Quantum dots can help provide a better understanding of oocyte movement, mammalian spermatozoon, and their physiological interaction. These nanoparticles are of great interest to theriogenologists because of being biocompatible and photostable and due to their ability to produce more signal intensity compared to other organic fluorescent molecules, which have been used previously for imaging gametes and other types of cells in vivo. These engineered nanoparticles help visualize cellular and molecular events during fertilization, like fluorescent proteins, but at greater tissue depths (Feugang et al. 2015). The nano-purification of semen is a technique that can separate damaged sperms from healthy ones. One such technique is coating magnetic nanoparticles with antibodies against ubiquitin (a surface marker of defective spermatozoa) for a protein-based removal strategy. Another lectin-based strategy coats magnetic nanoparticles with lectins, which bind glycans exposed at the sperm surface. In a study (Odhiambo et al. 2014) on the nano-purification of bull spermatozoa, nano-purified spermatozoa achieved equal conception rates as un-purified ones. Therefore, it was concluded that more females could get inseminated from one nano-purified diluted ejaculate sample. The cryo-preservation of sperm can be enhanced by the addition of nano-protectant additives in extenders. Anti-microbial nanoparticles may also replace extender antibiotics since some antibiotics inhibit sperm motility and viability. Nanoparticles may also be used to incorporate other natural products in semen extenders to modify the properties of semen, such as to increase sperm motility (Bryła and Trzcińska 2015).

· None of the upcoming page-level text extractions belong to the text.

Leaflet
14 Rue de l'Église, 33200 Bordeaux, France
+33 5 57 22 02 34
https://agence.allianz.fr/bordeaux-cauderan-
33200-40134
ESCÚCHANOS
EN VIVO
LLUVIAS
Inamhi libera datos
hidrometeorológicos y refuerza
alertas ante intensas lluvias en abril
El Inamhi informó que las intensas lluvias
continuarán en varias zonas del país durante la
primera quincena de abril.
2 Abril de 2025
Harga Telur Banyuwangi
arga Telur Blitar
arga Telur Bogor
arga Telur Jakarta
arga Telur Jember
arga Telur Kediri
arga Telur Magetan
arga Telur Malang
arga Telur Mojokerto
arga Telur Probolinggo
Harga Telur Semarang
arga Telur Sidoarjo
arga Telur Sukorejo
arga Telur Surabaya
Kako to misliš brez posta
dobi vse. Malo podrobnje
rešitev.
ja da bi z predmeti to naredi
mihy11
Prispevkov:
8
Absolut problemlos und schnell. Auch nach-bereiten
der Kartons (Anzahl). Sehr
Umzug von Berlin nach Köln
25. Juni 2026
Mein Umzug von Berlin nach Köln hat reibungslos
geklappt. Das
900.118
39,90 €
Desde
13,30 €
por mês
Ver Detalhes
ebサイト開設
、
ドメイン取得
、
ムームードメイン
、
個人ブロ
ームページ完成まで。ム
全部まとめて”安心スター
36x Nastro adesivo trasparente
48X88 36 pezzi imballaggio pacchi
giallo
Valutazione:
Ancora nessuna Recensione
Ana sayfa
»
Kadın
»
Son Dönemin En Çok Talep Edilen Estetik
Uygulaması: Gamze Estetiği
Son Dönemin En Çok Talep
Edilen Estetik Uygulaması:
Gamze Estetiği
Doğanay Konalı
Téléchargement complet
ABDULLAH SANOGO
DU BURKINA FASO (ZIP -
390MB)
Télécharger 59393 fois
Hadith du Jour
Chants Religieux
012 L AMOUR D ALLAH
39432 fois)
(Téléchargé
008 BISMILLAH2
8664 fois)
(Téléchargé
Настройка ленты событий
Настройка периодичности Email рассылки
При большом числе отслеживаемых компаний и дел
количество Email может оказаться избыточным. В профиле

The integration of nanoparticles in molecular biology procedures may lead to further advancement in reproductive biotechnology. One such technique is the mediation of gene transfer through sperm, in which mesoporous silica nanoparticles are loaded with deoxyribonucleic acid (DNA) molecules and proteins of interest and delivered to oocytes at fertilization (Barkalina et al. 2014). Transfections with polymeric nanoparticles, like chitosan, poly(2-(dimethylamino)ethyl methacrylate (PDMAEMA), and polyethyleneimine, are reported to have more advantages over conventional viral approaches if polymers are used in low concentrations. The molecular weight of nano-polymers influences transfection efficacy and toxicity. Nanoparticles can also play a vital role in animal reproduction. However, some nanoparticles are spermatotoxic, which can have serious consequences. For example, in a study, it was reported that zinc oxide (ZnO) and titanium oxide nanoparticles reduce in vitro sperm viability (Poddar and Kishore 2022).

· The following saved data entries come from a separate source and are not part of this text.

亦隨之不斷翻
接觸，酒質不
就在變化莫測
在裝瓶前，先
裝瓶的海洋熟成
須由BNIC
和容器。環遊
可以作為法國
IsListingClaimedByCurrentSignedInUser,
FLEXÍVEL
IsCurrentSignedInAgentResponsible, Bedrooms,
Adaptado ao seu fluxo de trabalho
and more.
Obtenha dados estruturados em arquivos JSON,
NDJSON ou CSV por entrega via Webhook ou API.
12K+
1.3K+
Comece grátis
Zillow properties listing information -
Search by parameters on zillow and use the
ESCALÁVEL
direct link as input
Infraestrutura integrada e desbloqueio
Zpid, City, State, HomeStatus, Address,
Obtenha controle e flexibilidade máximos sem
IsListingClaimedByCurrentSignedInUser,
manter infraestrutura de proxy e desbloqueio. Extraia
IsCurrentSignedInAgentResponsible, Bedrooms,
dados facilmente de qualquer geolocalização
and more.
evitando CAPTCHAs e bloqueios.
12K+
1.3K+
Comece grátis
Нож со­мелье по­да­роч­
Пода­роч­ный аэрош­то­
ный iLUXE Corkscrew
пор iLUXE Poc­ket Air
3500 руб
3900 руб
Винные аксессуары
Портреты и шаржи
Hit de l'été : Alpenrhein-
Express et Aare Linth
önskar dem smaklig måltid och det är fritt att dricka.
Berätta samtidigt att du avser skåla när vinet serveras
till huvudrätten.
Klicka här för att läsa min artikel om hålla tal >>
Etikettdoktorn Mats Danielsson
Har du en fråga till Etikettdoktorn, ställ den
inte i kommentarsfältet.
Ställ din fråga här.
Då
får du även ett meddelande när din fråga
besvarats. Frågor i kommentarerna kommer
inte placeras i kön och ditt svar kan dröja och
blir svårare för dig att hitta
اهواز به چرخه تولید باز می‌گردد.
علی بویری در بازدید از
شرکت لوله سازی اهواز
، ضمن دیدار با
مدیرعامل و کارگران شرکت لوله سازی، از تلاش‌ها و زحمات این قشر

7.6.9 Food and Feed Safety
The meat and food industries are currently utilizing nano-material applications, such as using them as carriers for food ingredients or additives, which are added to food directly, or as a component of food packaging. Additionally, this can enhance flavour; decrease the use of fat, salt, sugar, and preservatives; and improve the ability of fat-soluble additives to disperse in food products. This can prevent hypertension and cardiovascular disease in both humans and animals. Zn NPs were once only used as a feed additive, but today, there are many uses for metal nano-materials in veterinary medicine (Rahman et al. 2022). Nevertheless, they are poisonous to microorganisms and are employed as anti-microbial agents, and their addition to cow feeds led to a marked increase in milk production. Additionally, they can be utilized in catalysis, sensors, environmental remediation, and human and animal personal care products (Reda et al. 2021).

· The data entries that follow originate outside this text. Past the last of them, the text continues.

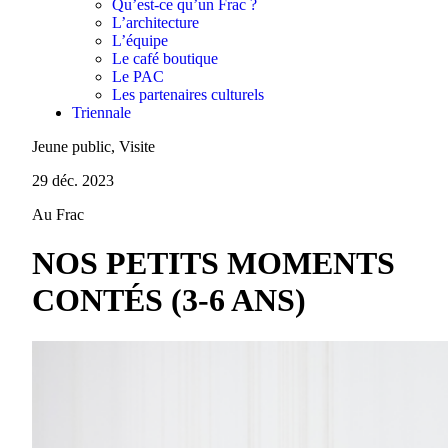
Qu’est-ce qu’un Frac ?
L’architecture
L’équipe
Le café boutique
Le PAC
Les partenaires culturels
Triennale
Jeune public, Visite
29 déc. 2023
Au Frac
NOS PETITS MOMENTS
CONTÉS (3-6 ANS)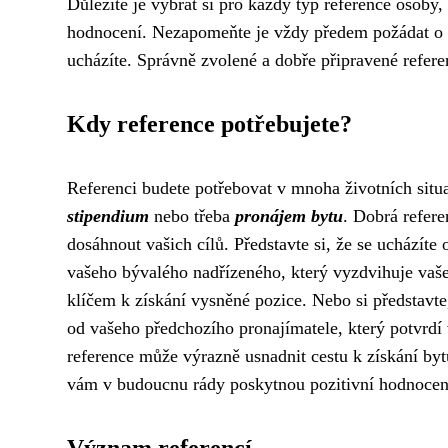
Důležité je vybrat si pro každý typ reference osoby, 
hodnocení. Nezapomeňte je vždy předem požádat o sv
ucházíte. Správně zvolené a dobře připravené ref
Kdy reference potřebujete?
Referenci budete potřebovat v mnoha životních situa
stipendium
nebo třeba
pronájem bytu
. Dobrá refer
dosáhnout vašich cílů. Představte si, že se ucházíte 
vašeho bývalého nadřízeného, který vyzdvihuje vaše
klíčem k získání vysněné pozice. Nebo si představte,
od vašeho předchozího pronajímatele, který potvrdí 
reference může výrazně usnadnit cestu k získání bytu
vám v budoucnu rády poskytnou pozitivní hodnocen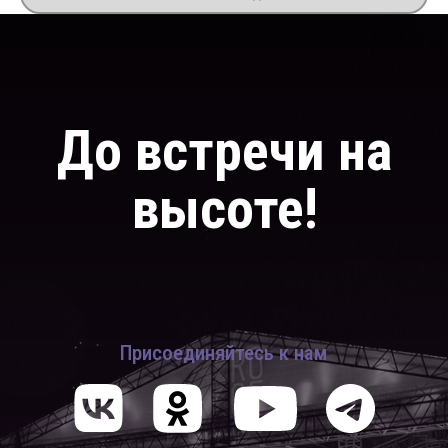
© ROOF GROUP — концерты и экскурсии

Nutritive substances can resist protease enzymes and other desaturating agents, thanks to nano-carriers. Additionally, it might be improving its capacity to cross the intestinal membrane into blood. Additionally, nano-carriers improved the dispersion of nutrients in aqueous systems and controlled the release of nutrients in water-insoluble food ingredients (Xia et al. 2022). Nano-materials can create new tools for the rapid detection of food-borne pathogens, such as gold and iron oxide nanoparticles and nano-materials loaded with anti-S. aureus antibodies (Sheikhzadeh et al. 2021). The science of biomedicine, food systems, food system security, and disease treatment delivery could all benefit from the use of nanotechnology. Today, a wide range of nano-materials and nano-sensors are used as food safety additives and have significant value in all fields of animal science. Nanotechnology will soon make it possible to produce “interactive” poultry meat that alters its colour, flavour, or nutrients (Akter et al. 2022).
7.7 Toxicity Risk of Nanoparticles
The primary justification for restricting the use of biosensors in human and animal science is their toxicity risk to animals and the environment, despite the advancement and value of these tools in animal science (Hassan et al. 2020). Several aspects of biomedicine use nanotechnology, but there are also potential toxicity risks for the environment and users. Affected tissue fibres or secondary mutations cause oxidative stress and inflammation. Nanoparticle size, the health of humans and animals, administered doses, and exposure time all generally affect the toxicity of nano-materials. Additionally, the particle size and shape, crystalline form, functionalization, and purity of nanoparticles must be taken into account for an effective assessment of their risk of toxicity (Abedin et al. 2021). When sperm is exposed to certain nanoparticles in excess or for an extended period of time, such as zinc oxide and titanium oxide, it loses viability in vitro. Sperm cells that were incubated with concentrations of 100–500 g/mL of Zn NPs died within a short period of time. When buffalo sperm was incubated with 100 g/mL of titanium oxide nanoparticles, Pawar and Kaul (2014) found that the viability of the sperm was decreased. According to a number of studies, metal nanoparticles can easily enter the skin, lungs, and brain, where they can have a negative impact on biological processes.
Before using Zn NPs as feed additives, it is important to understand their short-term environmental and animal toxicity. Therefore, it is necessary to measure the effective nontoxic doses of metal nanoparticles in laboratory animal models to determine whether their field application is appropriate. There have not been any toxicological effects of nanoparticles on health to date (El-Fatah et al. 2017). To fully understand the toxicological aspects of nano-materials, more ongoing research is therefore necessary.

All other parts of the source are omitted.